Spetterà alla Lega trovare la sponda del ministro dell’Economia Giancarlo Giorgetti, che ha già aperto a una disponibilità di massima, tuttavia la linea di FdI è quella di far prevalere i toni concilianti. Lo ha dimostrato il ministro per i Rapporti col parlamento Luca Ciriani, che ha sostenuto che sulla nuova rottamazione «siamo tutti d’accordo, l’unico problema è trovare le risorse per poterla fare». «Se siamo in grado di garantire le risorse non ci opponiamo, anzi», ha assicurato.

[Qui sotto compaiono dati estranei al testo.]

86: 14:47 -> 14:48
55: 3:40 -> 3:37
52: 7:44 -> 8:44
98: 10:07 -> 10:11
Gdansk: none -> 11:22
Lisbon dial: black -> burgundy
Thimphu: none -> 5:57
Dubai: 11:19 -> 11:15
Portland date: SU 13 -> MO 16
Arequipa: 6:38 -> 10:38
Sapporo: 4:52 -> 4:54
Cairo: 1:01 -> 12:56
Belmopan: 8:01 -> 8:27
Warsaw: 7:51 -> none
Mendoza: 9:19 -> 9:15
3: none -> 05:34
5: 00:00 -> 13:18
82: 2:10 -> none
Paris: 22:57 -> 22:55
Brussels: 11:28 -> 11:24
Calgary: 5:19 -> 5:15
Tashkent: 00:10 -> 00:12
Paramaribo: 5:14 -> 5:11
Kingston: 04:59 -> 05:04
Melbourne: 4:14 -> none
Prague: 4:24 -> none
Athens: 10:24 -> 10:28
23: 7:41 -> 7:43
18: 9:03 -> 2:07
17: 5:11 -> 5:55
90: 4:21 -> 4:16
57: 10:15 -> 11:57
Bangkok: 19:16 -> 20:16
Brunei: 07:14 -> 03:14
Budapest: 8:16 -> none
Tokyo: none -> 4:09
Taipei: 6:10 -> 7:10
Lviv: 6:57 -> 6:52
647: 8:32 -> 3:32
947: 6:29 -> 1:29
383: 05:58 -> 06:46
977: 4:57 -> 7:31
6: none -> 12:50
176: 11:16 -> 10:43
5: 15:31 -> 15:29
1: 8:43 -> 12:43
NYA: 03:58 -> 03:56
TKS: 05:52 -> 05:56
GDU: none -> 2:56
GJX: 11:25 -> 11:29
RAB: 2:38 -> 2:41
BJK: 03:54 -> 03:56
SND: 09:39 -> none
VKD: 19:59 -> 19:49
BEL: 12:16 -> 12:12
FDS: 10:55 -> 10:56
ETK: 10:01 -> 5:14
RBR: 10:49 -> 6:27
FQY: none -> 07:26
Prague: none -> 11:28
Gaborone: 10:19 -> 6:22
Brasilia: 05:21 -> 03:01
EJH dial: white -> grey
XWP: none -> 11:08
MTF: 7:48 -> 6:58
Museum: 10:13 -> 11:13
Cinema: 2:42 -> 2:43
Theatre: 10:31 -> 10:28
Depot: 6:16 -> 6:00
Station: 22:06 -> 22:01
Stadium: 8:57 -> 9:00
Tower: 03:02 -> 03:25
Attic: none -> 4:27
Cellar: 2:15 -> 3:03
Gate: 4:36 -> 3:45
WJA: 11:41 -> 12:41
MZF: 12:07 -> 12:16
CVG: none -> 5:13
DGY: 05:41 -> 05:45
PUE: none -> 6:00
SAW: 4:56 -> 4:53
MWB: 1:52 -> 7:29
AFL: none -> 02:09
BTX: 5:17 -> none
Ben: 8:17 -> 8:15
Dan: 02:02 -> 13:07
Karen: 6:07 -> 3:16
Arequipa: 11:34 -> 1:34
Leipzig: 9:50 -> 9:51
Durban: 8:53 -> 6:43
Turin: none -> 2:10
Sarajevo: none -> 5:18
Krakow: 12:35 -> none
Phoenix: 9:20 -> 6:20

A certificare che una finestra di dialogo si sia aperta con palazzo Chigi è stata anche la forza con cui Salvini ha portato l’argomento sul tavolo del Consiglio federale che si è svolto mercoledì pomeriggio, dove ha parlato di una rottamazione ampia in dieci anni per oltre dieci milioni di italiani, da ottenere in via legislativa entro la primavera.

Quel che però è chiaro è che le fibrillazioni si sono solo abbassate ma non certo spente. Complici il caso Almasri e l’indagine contro la ministra Daniela Santanchè, Meloni sta vivendo la fase forse più complicata da quando si è insediata a palazzo Chigi e dunque la scelta di concedere qualcosa agli alleati e stemperare i toni del dibattito interno – anche dopo la pubblicazione delle chat di FdI contro Salvini – era quasi obbligata. L’interrogativo è quanto possa reggere.

Chi ha avuto modo di parlare con lei riferisce di una premier più che mai intenzionata a rilanciare l’attività di governo dopo le secche di queste settimane. E di procedere «giorno per giorno» con gli alleati, con la consapevolezza che uno strappo non gioverebbe a nessuno, almeno nel breve periodo.